» BRIEF
Nothing but the lines from the one containing "Roberts (now Virginia" through the last line of the entries should appear in the output, each verbatim.

» GIVEN RECORDS

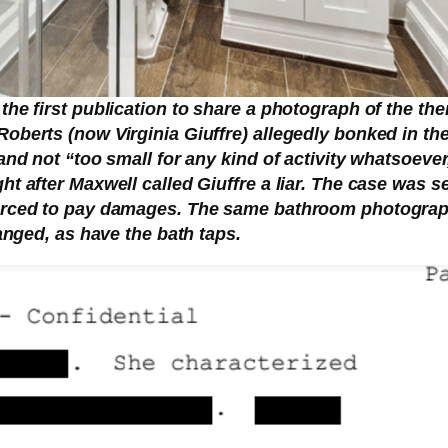
 the first publication to share a photograph of the t
Roberts (now Virginia Giuffre) allegedly bonked in th
 and not “too small for any kind of activity whatsoeve
t after Maxwell called Giuffre a liar. The case was set
forced to pay damages. The same bathroom photograph
hanged, as have the bath taps.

» WORKED SOLUTION
Roberts (now Virginia Giuffre) allegedly bonked in th
 and not “too small for any kind of activity whatsoeve
t after Maxwell called Giuffre a liar. The case was set
forced to pay damages. The same bathroom photograph
hanged, as have the bath taps.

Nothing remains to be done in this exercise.